March 17, 2010

A benefit to Topps on Twitter

Topps recently started using its Twitter account for more than just relaying information. For someone, who is into social media this is a great idea because no one wants an account that simply links to their work.

Yesterday, we posted about the Roy Halladay-Steve Carlton tribute card. Marie sent the link to the Topps twitter account and this was their response.

Ugh, we're aware. It was a timing issue: we made the card before we knew what his number was going to be. Still, not good.

It was certainly nice to get a response back, BUT that comment does not fly with me. The rumors of the Halladay to Phillies trade heated up the week of Dec. 14. That was when the talks about the blockbuster trade involving Cliff Lee made its way into the mainstream press.

On Dec. 17, I posted this picture to my Twitter account.

Yeah, that's Roy Halladay's jersey. Once he had his news conference it became pretty well known what number he was going to wear because everyone knew 32 was not available since it was retired by the Phillies.

Topps Opening Day was released mid-February.

When was the card made then?
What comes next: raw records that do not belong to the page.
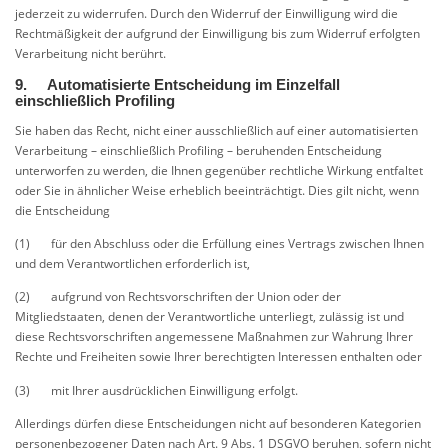
jederzeit zu widerrufen. Durch den Widerruf der Einwilligung wird die
Rechtmäßigkeit der aufgrund der Einwilligung bis zum Widerruf erfolgten
Verarbeitung nicht berührt.
9. Automatisierte Entscheidung im Einzelfall
einschließlich Profiling
Sie haben das Recht, nicht einer ausschließlich auf einer automatisierten
Verarbeitung – einschließlich Profiling – beruhenden Entscheidung
unterworfen zu werden, die Ihnen gegenüber rechtliche Wirkung entfaltet
oder Sie in ähnlicher Weise erheblich beeinträchtigt. Dies gilt nicht, wenn
die Entscheidung
(1) für den Abschluss oder die Erfüllung eines Vertrags zwischen Ihnen
und dem Verantwortlichen erforderlich ist,
(2) aufgrund von Rechtsvorschriften der Union oder der
Mitgliedstaaten, denen der Verantwortliche unterliegt, zulässig ist und
diese Rechtsvorschriften angemessene Maßnahmen zur Wahrung Ihrer
Rechte und Freiheiten sowie Ihrer berechtigten Interessen enthalten oder
(3) mit Ihrer ausdrücklichen Einwilligung erfolgt.
Allerdings dürfen diese Entscheidungen nicht auf besonderen Kategorien
personenbezogener Daten nach Art. 9 Abs. 1 DSGVO beruhen, sofern nicht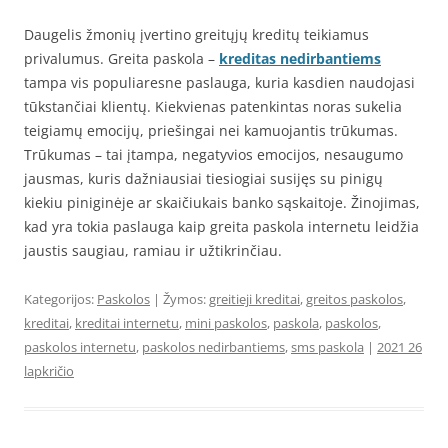
Daugelis žmonių įvertino greitųjų kreditų teikiamus
privalumus. Greita paskola –
kreditas nedirbantiems
tampa vis populiaresne paslauga, kuria kasdien naudojasi
tūkstančiai klientų. Kiekvienas patenkintas noras sukelia
teigiamų emocijų, priešingai nei kamuojantis trūkumas.
Trūkumas – tai įtampa, negatyvios emocijos, nesaugumo
jausmas, kuris dažniausiai tiesiogiai susijęs su pinigų
kiekiu piniginėje ar skaičiukais banko sąskaitoje. Žinojimas,
kad yra tokia paslauga kaip greita paskola internetu leidžia
jaustis saugiau, ramiau ir užtikrinčiau.
Kategorijos:
Paskolos
| Žymos:
greitieji kreditai
,
greitos paskolos
,
kreditai
,
kreditai internetu
,
mini paskolos
,
paskola
,
paskolos
,
paskolos internetu
,
paskolos nedirbantiems
,
sms paskola
|
2021 26
lapkričio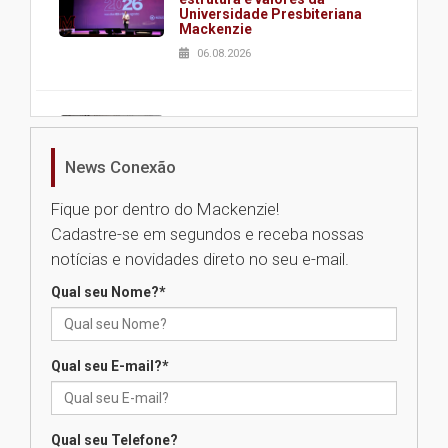
Universidade Presbiteriana
Mackenzie
06.08.2026
Nova apresentação do Centro
de Música Brasileira
homenageia artista brasileira
News Conexão
05.08.2026
Fique por dentro do Mackenzie!
Cadastre-se em segundos e receba nossas
Universidade Mackenzie
notícias e novidades direto no seu e-mail.
realizará nova edição da Feira
EducationUSA
Qual seu Nome?
*
05.08.2026
Qual seu E-mail?
*
Seminário discute desafios
das novas tecnologias em
sistemas solares residenciais
04.08.2026
Qual seu Telefone?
Last summer during the trade deadline? If so, that just seems like a huge waste of money.

Sorry, Topps. I am not buying, we didn't know line.

I'm in a business where I need to get things right. It's my job to get things right and if I don't, I lose credibility. If I keep making mistakes, I then lose my job.

1 comment:

  1. I think the Topps tweeter is a hire-on or intern who thinks s/he is more than s/he is (or wants us to think that way). Way too friendly for corporate Topps.